5.2 Selectors Config (config/selectors/linkedin.yaml)

# Externalized selectors — easy to update when LinkedIn changes its DOM
login:
  username_input: "#username"
  password_input: "#password"
  login_button: "button[type='submit']"

search:
  search_box: "input[id='jobs-search-box-keyword-id-ember']"
  location_box: "input[id='jobs-search-box-location-id-ember']"
  easy_apply_filter: "button[aria-label='Easy Apply filter']"
  job_cards: "div.job-card-container"
  job_title: "a.job-card-list__title"
  job_company: "span.job-card-container__primary-description"

easy_apply:
  apply_button: "button.jobs-apply-button"
  modal: "div.jobs-easy-apply-modal"
  next_button: "button[aria-label='Continue to next step']"
  review_button: "button[aria-label='Review your application']"
  submit_button: "button[aria-label='Submit application']"
  close_button: "button[aria-label='Dismiss']"
  file_input: "input[type='file']"
  text_inputs: "input[type='text']:not([readonly]), textarea"
  select_inputs: "select"
  radio_inputs: "fieldset input[type='radio']"
  error_banner: "div.artdeco-inline-feedback--error"

6. Error Handling Strategy

Error Type Handling
Network timeout Retry 3 times with exponential backoff (2s, 4s, 8s)
Element not found Screenshot + log.
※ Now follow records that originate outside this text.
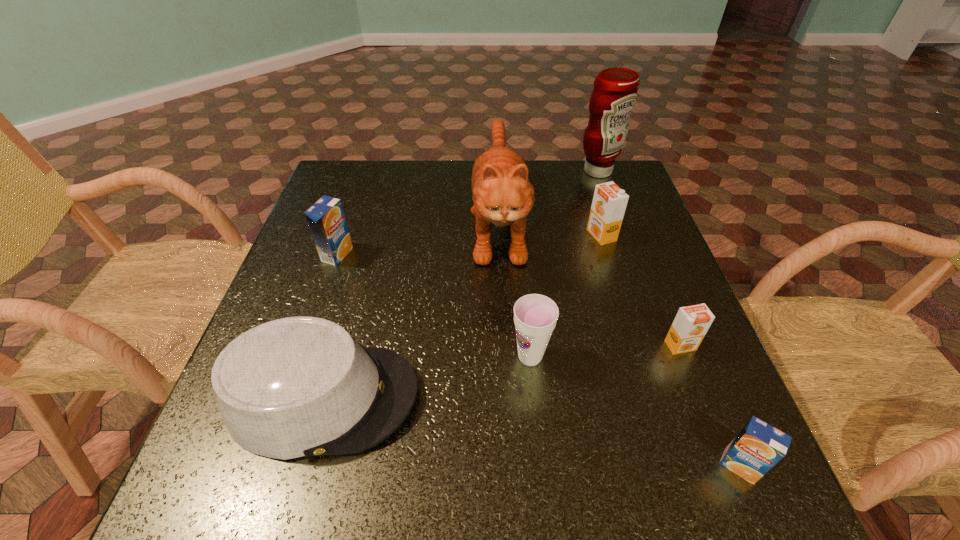 Identify the location of condiment at the far edge. The image size is (960, 540). (614, 95).

Locate an element on the screen. cat that is at the far edge is located at coordinates (502, 194).

You are a GUI agent. You are given a task and a screenshot of the screen. Output one action in this format:
    pyautogui.click(x=<x>, y=<y>)
    Task: Click on the hat at the near edge
    The height and width of the screenshot is (540, 960).
    Given the screenshot: What is the action you would take?
    pyautogui.click(x=296, y=387)

Locate an element on the screen. This screenshot has height=540, width=960. orange_juice located at the near edge is located at coordinates (759, 446).

What are the coordinates of `orange_juice that is at the left edge` in the screenshot? It's located at [x=326, y=219].

Where is `hat at the left edge`? hat at the left edge is located at coordinates (296, 387).

You are a GUI agent. You are given a task and a screenshot of the screen. Output one action in this format:
    pyautogui.click(x=<x>, y=<y>)
    Task: Click on the condiment that is at the right edge
    The width and height of the screenshot is (960, 540).
    Given the screenshot: What is the action you would take?
    pyautogui.click(x=614, y=95)

In order to click on object located at the near left corner in this screenshot , I will do pyautogui.click(x=296, y=387).

The width and height of the screenshot is (960, 540). In order to click on object located at the far right corner in this screenshot , I will do `click(614, 95)`.

At what (x,y) coordinates should I click in order to perform the action: click on object present at the near right corner. Please return your answer as a coordinate pair (x, y). Looking at the image, I should click on (759, 446).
Skip this job, continue pipeline.
Login failed Alert user. Pause pipeline.
CAPTCHA Screenshot + alert. Wait for manual solve.
Rate limited / blocked Pause pipeline for configured break duration.
LLM error Retry once. If fails, use template summary (no LLM).
PDF generation error Log error. Skip this job.
Database error Critical — stop pipeline, alert user.